The woman, an army major, said, after an approximately two-week absence he was relieved of his substantive duties. She said she was told by the then force medical officer that he would be undergoing treatment and would not be able to carry out his duties. She said when he returned he was not allowed to see patients but was given administrative duties.
She said in early December 2018 when a sessional physiotherapist was hired Burnett “became unhappy” that he was being replaced.
She said the lieutenant, during a meeting with her, told her of his “history of depression” which, he said, was being treated several ways, including with a “faith-based method”.
“He appeared to be frustrated with the fact that the treatment wasn’t working. He stated that he was concerned about his job security, and he said his family had said to him that he should not say anything to me about his condition,” she told the court, adding that Burnett had been ordered to see a clinical psychologist at the army’s wellness centre and report back to her.
She said a day after Burnett told her he had met with the doctor and the issue was being resolved, she received the report that he had killed his wife.
An army captain, who had been hired alongside Burnett, told the court that she had known him from his days at Cornwall Regional Hospital and had seen changes in him after he returned from a two-week vacation.
“He became very withdrawn. He spent most of his time in the office,” she said. According to the captain, when she questioned him he complained of being tired and attributed it to having to wake up early because of where he lived in order to take his children to school before getting to work.
She said, in noticing that he missed a day at work, she messaged him to enquire, to which he replied that he “was under the weather”. A day later she also received the horrifying news.
Tuesday, the JDF’s medic, in giving testimony, said Burnett was, in 2017, referred to a psychiatrist for specialist management.

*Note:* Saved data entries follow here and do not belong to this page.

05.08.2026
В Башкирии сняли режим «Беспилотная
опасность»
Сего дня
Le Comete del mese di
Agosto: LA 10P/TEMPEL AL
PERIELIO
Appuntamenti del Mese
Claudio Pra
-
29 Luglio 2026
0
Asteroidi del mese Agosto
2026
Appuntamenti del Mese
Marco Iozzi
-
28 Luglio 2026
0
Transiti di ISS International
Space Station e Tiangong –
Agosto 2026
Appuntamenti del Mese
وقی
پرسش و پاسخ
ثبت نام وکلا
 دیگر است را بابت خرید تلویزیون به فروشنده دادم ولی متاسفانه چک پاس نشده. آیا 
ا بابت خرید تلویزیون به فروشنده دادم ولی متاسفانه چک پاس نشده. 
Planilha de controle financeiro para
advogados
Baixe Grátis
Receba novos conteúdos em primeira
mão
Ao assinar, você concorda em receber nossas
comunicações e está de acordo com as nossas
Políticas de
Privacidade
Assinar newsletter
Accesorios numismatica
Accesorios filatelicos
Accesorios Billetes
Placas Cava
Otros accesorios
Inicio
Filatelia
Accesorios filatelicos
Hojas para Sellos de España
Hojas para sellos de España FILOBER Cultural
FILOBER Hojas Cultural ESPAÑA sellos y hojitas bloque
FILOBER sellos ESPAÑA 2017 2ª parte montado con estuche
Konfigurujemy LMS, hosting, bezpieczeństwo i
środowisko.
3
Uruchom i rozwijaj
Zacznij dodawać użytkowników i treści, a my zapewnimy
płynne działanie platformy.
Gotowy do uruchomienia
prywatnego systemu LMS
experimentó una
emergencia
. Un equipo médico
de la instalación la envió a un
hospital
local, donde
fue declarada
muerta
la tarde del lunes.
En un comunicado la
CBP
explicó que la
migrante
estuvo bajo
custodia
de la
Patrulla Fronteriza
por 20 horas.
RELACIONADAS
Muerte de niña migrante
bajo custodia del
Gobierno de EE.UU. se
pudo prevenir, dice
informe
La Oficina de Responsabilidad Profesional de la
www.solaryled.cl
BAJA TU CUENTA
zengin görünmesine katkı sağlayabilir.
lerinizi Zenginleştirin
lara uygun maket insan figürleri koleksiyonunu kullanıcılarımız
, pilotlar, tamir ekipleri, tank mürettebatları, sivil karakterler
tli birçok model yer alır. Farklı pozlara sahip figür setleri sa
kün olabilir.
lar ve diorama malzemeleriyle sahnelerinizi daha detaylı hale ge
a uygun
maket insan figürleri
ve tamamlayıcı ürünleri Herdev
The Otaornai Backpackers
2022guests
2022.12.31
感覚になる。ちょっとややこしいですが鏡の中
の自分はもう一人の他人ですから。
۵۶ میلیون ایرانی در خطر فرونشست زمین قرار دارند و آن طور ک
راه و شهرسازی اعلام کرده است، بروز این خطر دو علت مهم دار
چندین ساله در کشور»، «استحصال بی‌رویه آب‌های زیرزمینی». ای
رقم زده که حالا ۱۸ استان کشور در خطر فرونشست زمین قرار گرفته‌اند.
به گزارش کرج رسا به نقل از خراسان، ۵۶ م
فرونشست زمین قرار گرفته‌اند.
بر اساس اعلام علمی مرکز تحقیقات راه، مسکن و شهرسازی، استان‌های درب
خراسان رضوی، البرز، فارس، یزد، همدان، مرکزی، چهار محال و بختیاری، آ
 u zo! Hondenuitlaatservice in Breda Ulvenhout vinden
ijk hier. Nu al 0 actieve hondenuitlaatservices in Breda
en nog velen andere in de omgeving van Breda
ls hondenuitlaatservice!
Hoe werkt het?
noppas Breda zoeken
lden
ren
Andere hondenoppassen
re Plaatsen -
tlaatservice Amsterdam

She, however, said the army man’s wife was “very opposed to the need for the referral for urgent psychiatric management”.

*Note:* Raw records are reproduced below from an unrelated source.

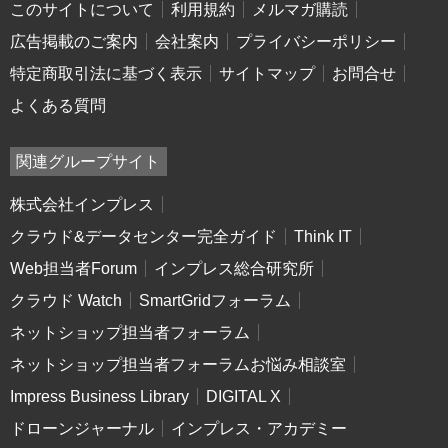
このサイトについて
利用規約
メルマガ購読
広告掲載のご案内
会社案内
プライバシーポリシー
特定商取引法に基づく表示
サイトマップ
お問合せ
よくある質問
関連グループサイト
株式会社インプレス
クラウド&データセンター完全ガイド
Think IT
Web担当者Forum
インプレス総合研究所
クラウド Watch
SmartGridフォーラム
ネットショップ担当者フォーラム
ネットショップ担当者フォーラムお悩み相談室
Impress Business Library
DIGITAL X
ドローンジャーナル
インプレス・アカデミー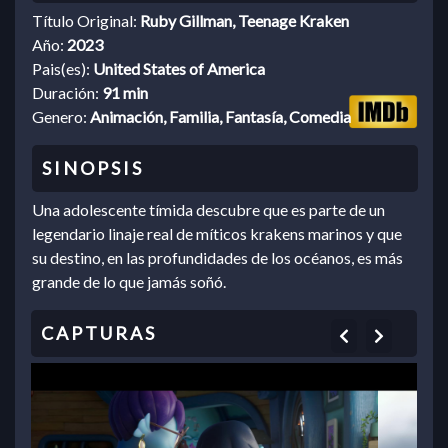
Título Original:
Ruby Gillman, Teenage Kraken
Año:
2023
Pais(es):
United States of America
Duración:
91 min
Genero:
Animación, Familia, Fantasía, Comedia
Una adolescente tímida descubre que es parte de un
legendario linaje real de míticos krakens marinos y que
su destino, en las profundidades de los océanos, es más
grande de lo que jamás soñó.
Previous
Next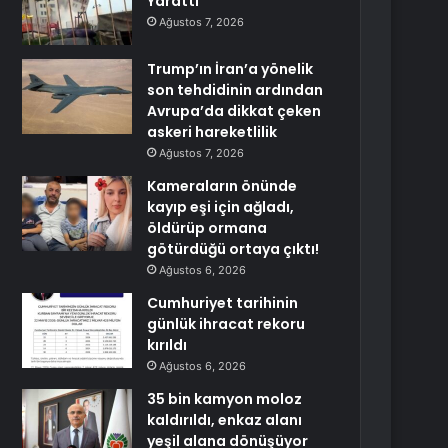
Yarattı
Ağustos 7, 2026
Trump’ın İran’a yönelik
son tehdidinin ardından
Avrupa’da dikkat çeken
askeri hareketlilik
Ağustos 7, 2026
Kameraların önünde
kayıp eşi için ağladı,
öldürüp ormana
götürdüğü ortaya çıktı!
Ağustos 6, 2026
Cumhuriyet tarihinin
günlük ihracat rekoru
kırıldı
Ağustos 6, 2026
35 bin kamyon moloz
kaldırıldı, enkaz alanı
yeşil alana dönüşüyor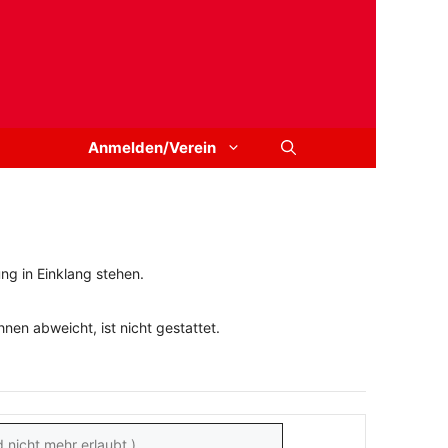
Anmelden/Verein
ng in Einklang stehen.
en abweicht, ist nicht gestattet.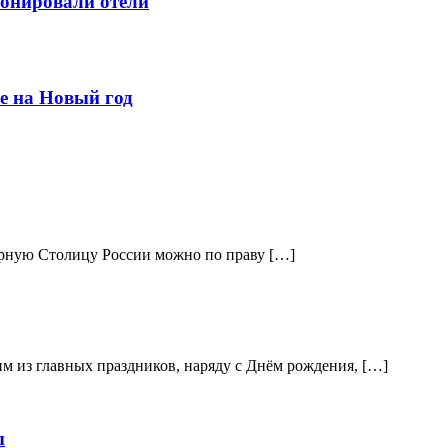
ронировали отели
е на Новый год
верную Столицу России можно по праву […]
м из главных праздников, наряду с Днём рождения, […]
ы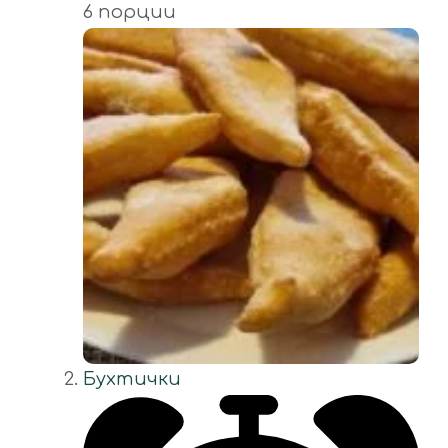
6 порции
Бухтички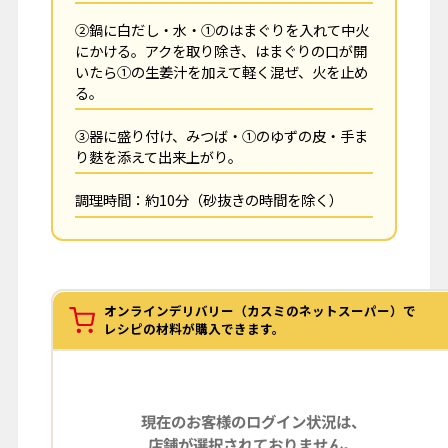
②鍋に白だし・水・①のはまぐりを入れて中火
にかける。アクを取り除き、はまぐりの口が開
いたら①の生姜汁を加えて軽く混ぜ、火を止め
る。
③器に盛り付け、みつば・①のゆずの皮・手ま
り麩を添えて出来上がり。
調理時間：約10分（砂抜きの時間を除く）
オンラインデリバリー（カスミのネットスーパー）で
レシピの材料が購入できます。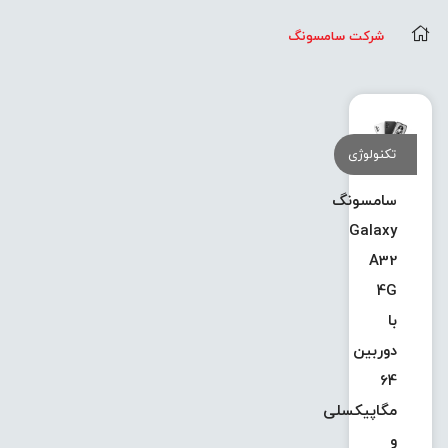
شرکت سامسونگ
تکنولوژی
سامسونگ
Galaxy
A32
4G
با
دوربین
64
مگاپیکسلی
و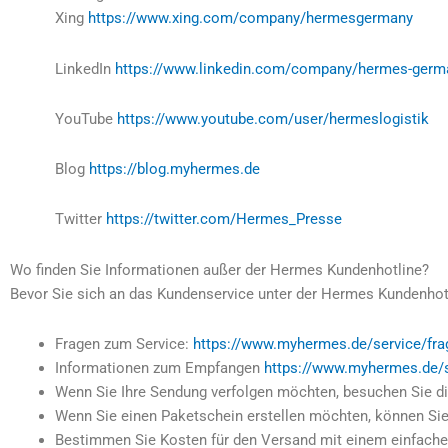
Xing
https://www.xing.com/company/hermesgermany
LinkedIn
https://www.linkedin.com/company/hermes-germ
YouTube
https://www.youtube.com/user/hermeslogistik
Blog
https://blog.myhermes.de
Twitter
https://twitter.com/Hermes_Presse
Wo finden Sie Informationen außer der Hermes Kundenhotline?
Bevor Sie sich an das Kundenservice unter der Hermes Kundenho
Fragen zum Service:
https://www.myhermes.de/service/fra
Informationen zum Empfangen
https://www.myhermes.de/
Wenn Sie Ihre Sendung verfolgen möchten, besuchen Sie di
Wenn Sie einen Paketschein erstellen möchten, können Si
Bestimmen Sie Kosten für den Versand mit einem einfach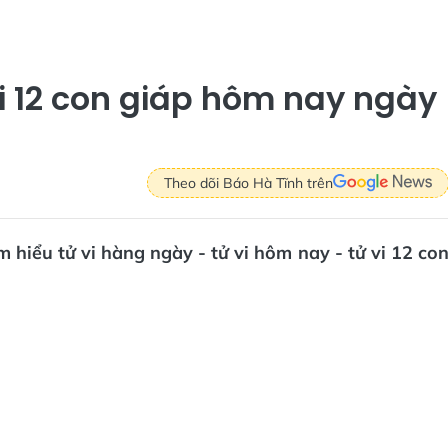
vi 12 con giáp hôm nay ngày
Theo dõi Báo Hà Tĩnh trên
 hiểu tử vi hàng ngày - tử vi hôm nay - tử vi 12 co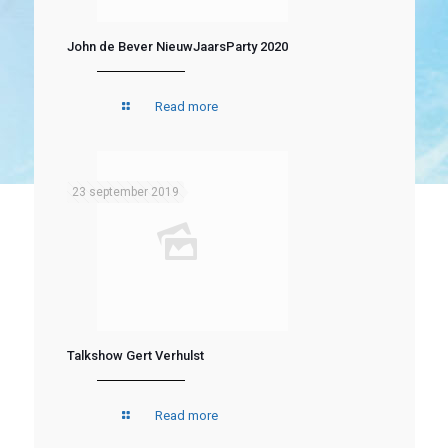
John de Bever NieuwJaarsParty 2020
Read more
23 september 2019
Talkshow Gert Verhulst
Read more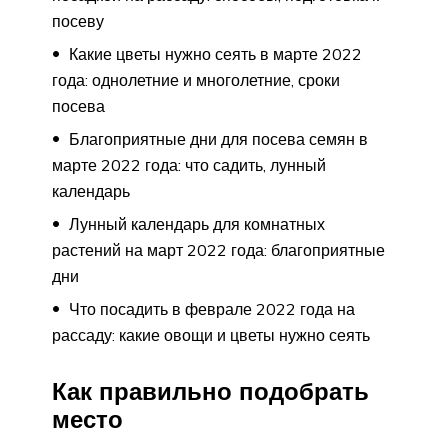
посеву
Какие цветы нужно сеять в марте 2022
года: однолетние и многолетние, сроки
посева
Благоприятные дни для посева семян в
марте 2022 года: что садить, лунный
календарь
Лунный календарь для комнатных
растений на март 2022 года: благоприятные
дни
Что посадить в феврале 2022 года на
рассаду: какие овощи и цветы нужно сеять
Как правильно подобрать
место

“She questioned the diagnosis; she was always questioning which other individuals would need to be notified in the chain of command. I had to be firm in my recommendation and course of action,” she said, noting that even after Burnett was admitted to Kingston Public Hospital for psychiatric management his wife still questioned the need for in-patient admission and was actively seeking his early discharge.”
She said Nordraka also “stressed that she did not want other senior persons in the JDF to know about his diagnosis and expressed concern about the future impactions for his employment”, the army doctor said.
According to the medic, so dire was Burnett’s state that she advised Nordraka to remove herself from the marital home with the children for a period and spend some time with her parents.
She said she had given the instruction to the wife as Burnett was not in any condition to follow that instruction.
The medic said she also emphasised to Burnett that he should be compliant with his medication. He agreed and “was keen to take them”. She, however, noted that on the day of the murder when she visited the apartment she observed psychiatric medication for Burnett, which should have been taken already.
The doctor, who said she visited the home right after the incident, described the army man as she saw him then.
“His eyes looked very wild, he was staring blankly and on occasion I would stand right in front of him, beckoning, and he would not acknowledge my presence and he would be looking around as if responding to some stimuli that weren’t there. After I repeatedly tried to get his attention he looked at me and I asked him what happened and all he said it was ‘The voice ma’am, the voices ma’am.’”
She said it was immediately recommended that the lieutenant be taken to Bellevue Hospital for emergency psychiatric management.
The army man, who is out on bail, has to reside at a prescribed location as part of the condition of his bail bond.
The matter resumes today at 10:00 am when his mother is expected to take the stand.